Markings(标记(Markings))¶
Markings provide an additional level of access control for files, folders, and Projects within Foundry. Markings define eligibility criteria that restrict visibility and actions to users who meet those criteria. To access a resource, a user must be a member of all Markings applied to a resource to access it. Platform administrators typically manage Markings within an Organization.
Access to a Marking is binary (all-or-nothing). Regardless of role, a user cannot access a file in any way unless the user satisfies all Marking requirements.
Markings are intended to allow data protection officers to centrally manage and audit exactly who can access any given category of data. A common use case for Markings is restricting access to personally identifiable information (PII). For example, you might have a group of users who are only eligible to access sensitive PII data after completing a series of trainings. A platform administrator could create a PII Marking and apply it to the sensitive datasets. This Marking ensures that access to PII is restricted to the appropriate users and cannot be shared beyond that group.
Markings are a mandatory control, while roles are a discretionary control. Mandatory controls restrict access by requiring a user to have a particular Marking in order to access data. The Expand Access permission on the Marking itself, a centrally managed permission, is required to remove a Marking. For example, even if a user has the Owner role on a dataset that is marked with the PII marking, their Owner role does not allow them to remove the marking without also having the marking's Expand Access permission. In contrast, discretionary controls expand access and are granted through data sharing workflows without centralized restrictions. For example, any user with the Owner role on a resource can grant the Owner role to another user or group.
A user must be a member of all the Markings on a file, folder, or Project in order to have access, since Markings are conjunctive (boolean AND).
Inheritance¶
Markings are inherited along both the file hierarchy and direct dependencies and propagate through transform and analysis logic. All resources derived from a marked file, folder, or Project will assume a Marking unless the Marking is explicitly removed. Unlike role-based access, which is based on where data lives in the platform, Markings travel with the data. A file may inherit a Marking in two ways: via the file hierarchy and/or via data dependencies.
File hierarchy¶
A file may inherit a marking via a containing Project or folder. If a Project or folder has a Marking, every file or folder within it inherits the Marking. This means that restricting access to a Project or folder always restricts access to everything inside it.

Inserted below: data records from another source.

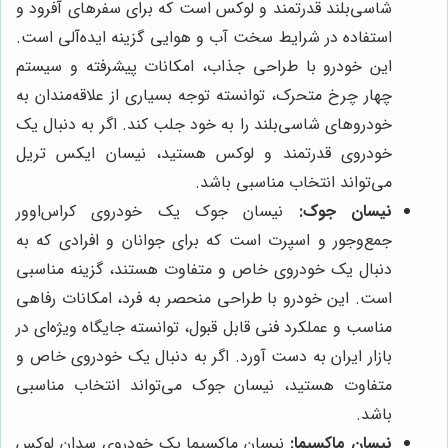
شاسی‌بلند قدرتمند و لوکس است که برای سفرهای آفرود و
استفاده در شرایط سخت آب و هوایی گزینه ایده‌آلی است.
این خودرو با طراحی جذاب، امکانات پیشرفته و سیستم
چهار چرخ متحرک، توانسته توجه بسیاری از علاقه‌مندان به
خودروهای شاسی‌بلند را به خود جلب کند. اگر به دنبال یک
خودروی قدرتمند و لوکس هستید، نیسان ایکس تریل
می‌تواند انتخاب مناسبی باشد.
نیسان جوک:
نیسان جوک یک خودروی کراس‌اوور
جمع‌وجور و اسپرت است که برای جوانان و افرادی که به
دنبال یک خودروی خاص و متفاوت هستند، گزینه مناسبی
است. این خودرو با طراحی منحصر به فرد، امکانات رفاهی
مناسب و عملکرد فنی قابل قبول، توانسته جایگاه ویژه‌ای در
بازار ایران به دست آورد. اگر به دنبال یک خودروی خاص و
متفاوت هستید، نیسان جوک می‌تواند انتخاب مناسبی
باشد.
نیسان ماکسیما:
نیسان ماکسیما یک خودروی سدان لوکس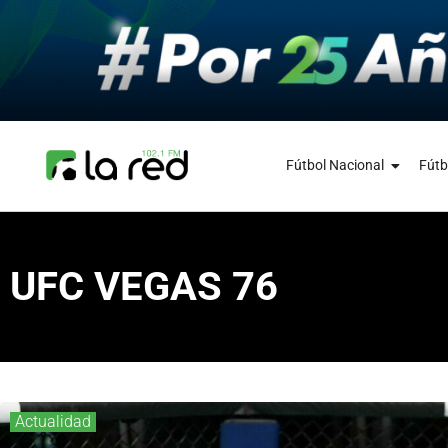
Fútbol Nacional
Fútb
UFC VEGAS 76
Actualidad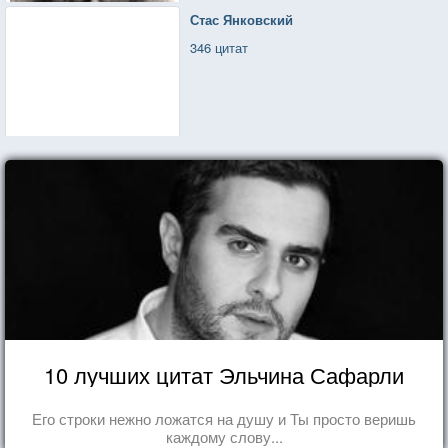
Стас Янковский
346 цитат
10 лучших цитат Эльчина Сафарли
Его строки нежно ложатся на душу и Ты просто веришь
каждому слову...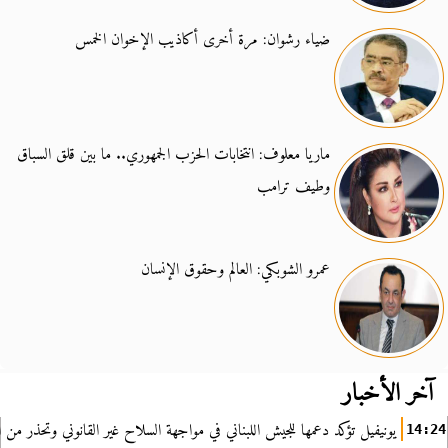
ضياء رشوان: مرة أخرى أكاذيب الإخوان الخمس
ماريا معلوف: انتخابات الحزب الجمهوري.. ما بين قلق السباق
وطيف ترامب
عمرو الشوبكي: العالم وحقوق الإنسان
آخر الأخبار
يونيفيل تؤكد دعمها للجيش اللبناني في مواجهة السلاح غير القانوني وتحذر من ا
14:24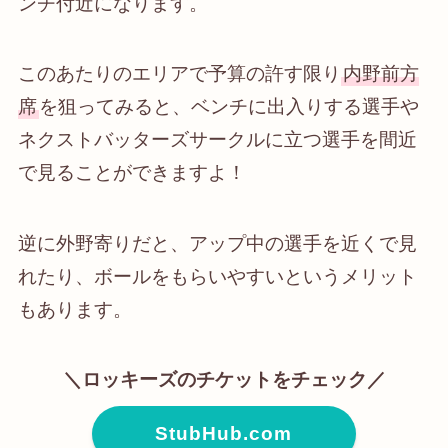
ンチ付近になります。
このあたりのエリアで予算の許す限り
内野前方
席
を狙ってみると、ベンチに出入りする選手や
ネクストバッターズサークルに立つ選手を間近
で見ることができますよ！
逆に外野寄りだと、アップ中の選手を近くで見
れたり、ボールをもらいやすいというメリット
もあります。
＼ロッキーズのチケットをチェック／
StubHub.com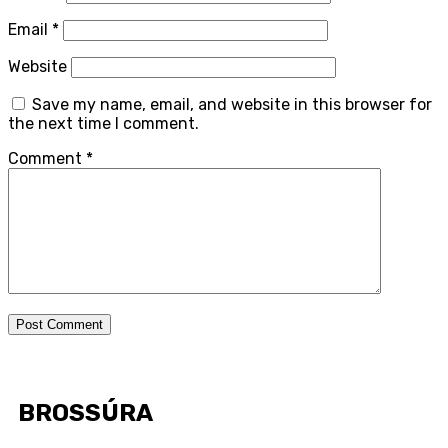
Email
*
Website
Save my name, email, and website in this browser for
the next time I comment.
Comment
*
BROSSÚRA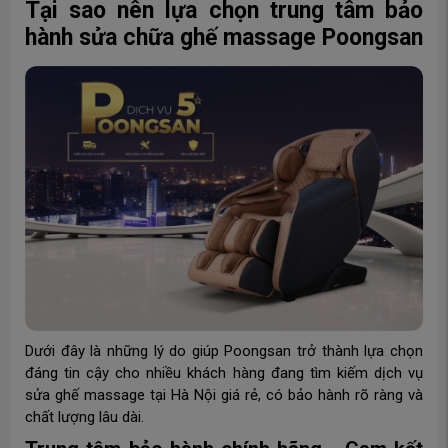
Tại sao nên lựa chọn trung tâm bảo
hành sửa chữa ghế massage Poongsan
Dưới đây là những lý do giúp Poongsan trở thành lựa chọn
đáng tin cậy cho nhiều khách hàng đang tìm kiếm dịch vụ
sửa ghế massage tại Hà Nội giá rẻ, có bảo hành rõ ràng và
chất lượng lâu dài.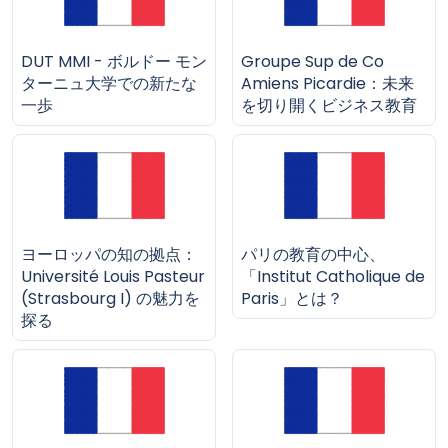
DUT MMI - ボルドー モン
Groupe Sup de Co
ターニュ大学での新たな
Amiens Picardie：未来
一歩
を切り開くビジネス教育
ヨーロッパの知の拠点：
パリの教育の中心、
Université Louis Pasteur
「Institut Catholique de
(Strasbourg I) の魅力を
Paris」とは？
探る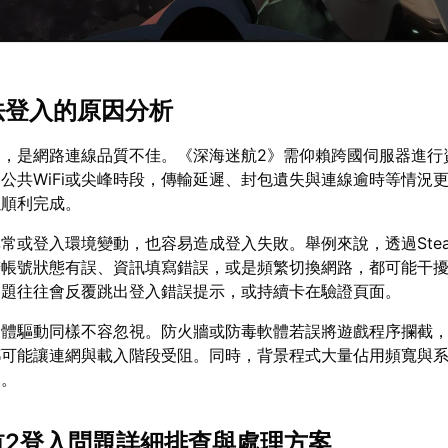
無法登入的原因分析
一，是網路連線品質不佳。《深海迷航2》需仰賴跨國伺服器進行
公共WiFi或尖峰時段，傳輸延遲、封包遺失與連線逾時等情況
以順利完成。
常或登入環境變動，也容易造成登入失敗。舉例來說，透過Ste
若帳號狀態有誤、資訊填寫錯誤，或是頻繁切換網路，都可能干
問題往往會反覆跳出登入錯誤提示，或持續卡在驗證頁面。
硬體驅動同樣不容忽視。防火牆或防毒軟體若誤將遊戲程序攔截
都可能讓連網與載入階段受阻。同時，背景程式大量佔用頻寬與
題。
迷航2登入問題詳細排查與處理方案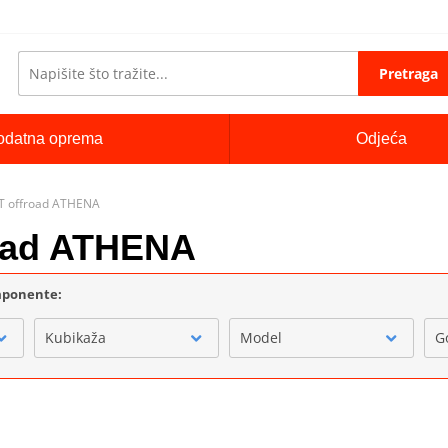
Pretraga
odatna oprema
Odjeća
 4T offroad ATHENA
road ATHENA
omponente:
Kubikaža
Model
G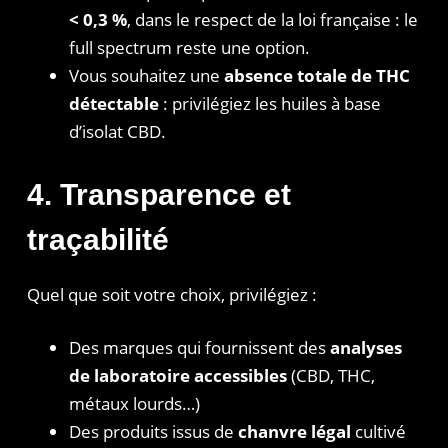
< 0,3 %
, dans le respect de la loi française : le
full spectrum reste une option.
Vous souhaitez une
absence totale de THC
détectable
: privilégiez les huiles à base
d’isolat CBD.
4. Transparence et
traçabilité
Quel que soit votre choix, privilégiez :
Des marques qui fournissent des
analyses
de laboratoire accessibles
(CBD, THC,
métaux lourds…)
Des produits issus de
chanvre légal
cultivé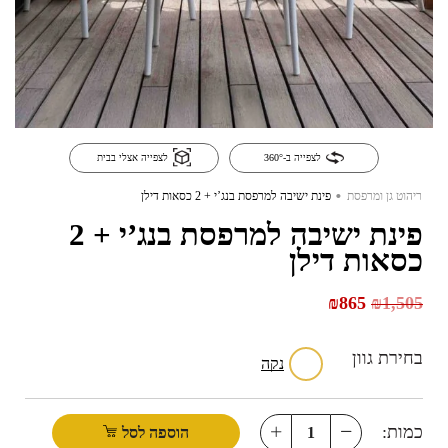
לצפייה ב-360°
לצפייה אצלי בבית
.
ריהוט גן ומרפסת
פינת ישיבה למרפסת בנג’י + 2 כסאות דילן
פינת ישיבה למרפסת בנג’י + 2
כסאות דילן
₪
865
₪
1,505
בחירת גוון
נקה
כמות:
הוספה לסל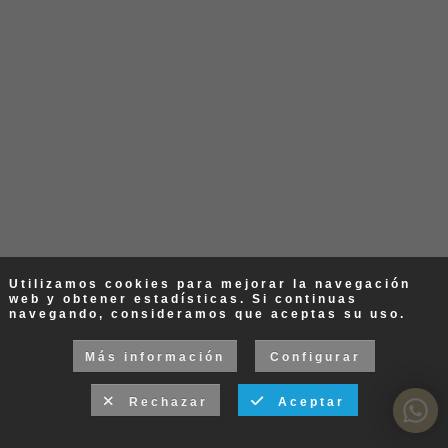
Utilizamos cookies para mejorar la navegación
web y obtener estadísticas. Si continuas
navegando, consideramos que aceptas su uso.
Más información
Configurar
Rechazar
Aceptar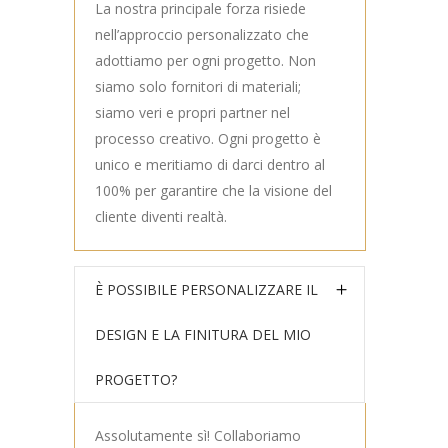
La nostra principale forza risiede
nell’approccio personalizzato che
adottiamo per ogni progetto. Non
siamo solo fornitori di materiali;
siamo veri e propri partner nel
processo creativo. Ogni progetto è
unico e meritiamo di darci dentro al
100% per garantire che la visione del
cliente diventi realtà.
È POSSIBILE PERSONALIZZARE IL
DESIGN E LA FINITURA DEL MIO
PROGETTO?
Assolutamente sì! Collaboriamo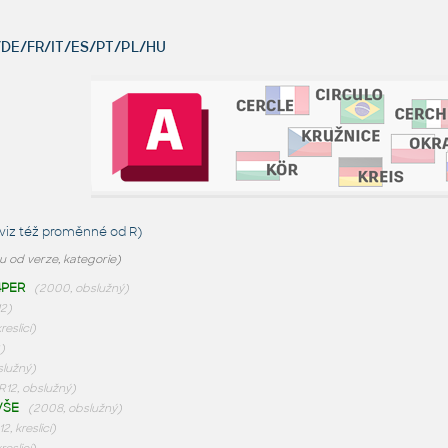
DE/FR/IT/ES/PT/PL/HU
viz též
proměnné od R
)
 od verze, kategorie)
4PER
(2000, obslužný)
12)
reslicí)
)
služný)
R12, obslužný)
VŠE
(2008, obslužný)
2, kreslicí)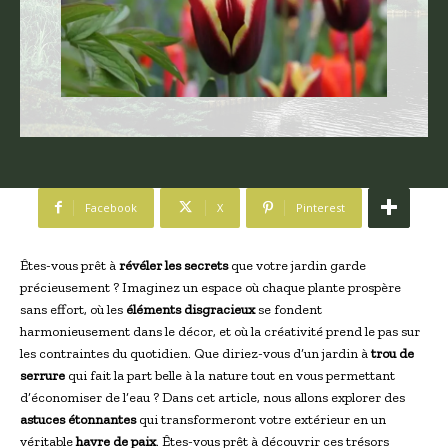
Facebook
X
Pinterest
Êtes-vous prêt à
révéler les secrets
que votre jardin garde
précieusement ? Imaginez un espace où chaque plante prospère
sans effort, où les
éléments disgracieux
se fondent
harmonieusement dans le décor, et où la créativité prend le pas sur
les contraintes du quotidien. Que diriez-vous d’un jardin à
trou de
serrure
qui fait la part belle à la nature tout en vous permettant
d’économiser de l’eau ? Dans cet article, nous allons explorer des
astuces étonnantes
qui transformeront votre extérieur en un
véritable
havre de paix
. Êtes-vous prêt à découvrir ces trésors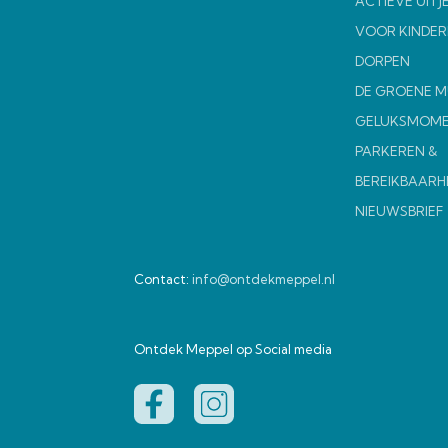
ACTIEVE UITJ
VOOR KINDER
DORPEN
DE GROENE 
GELUKSMOM
PARKEREN &
BEREIKBAARH
NIEUWSBRIEF
Contact:
info@ontdekmeppel.nl
Ontdek Meppel op Social media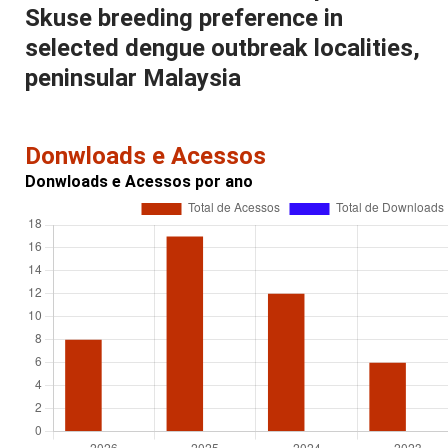
Skuse breeding preference in
selected dengue outbreak localities,
peninsular Malaysia
Donwloads e Acessos
Donwloads e Acessos por ano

The following screenshot shows a PII Marking on a notional dataset that is inherited along the file hierarchy.

Data dependency¶
Restricting access to a dataset always restricts access to any data derived from it. This is because a dataset file may inherit a Marking from a dataset it depends on, like an upstream dataset. If a dataset has a file Marking, every dataset that depends on it inherits that Marking and the inherited Marking is known as a data marking.

The following screenshot shows a PII Marking on a notional dataset that is inherited along a data dependency.

Note that a user may fulfill file access requirements without meeting the data access requirements inherited from upstream datasets. In this scenario, the user can detect the presence of the derived dataset and view the file metadata, but cannot access the data within the file dataset, as demonstrated in the screenshot below. This is different from when a user cannot discover a resource because they do not meet the file marking requirements.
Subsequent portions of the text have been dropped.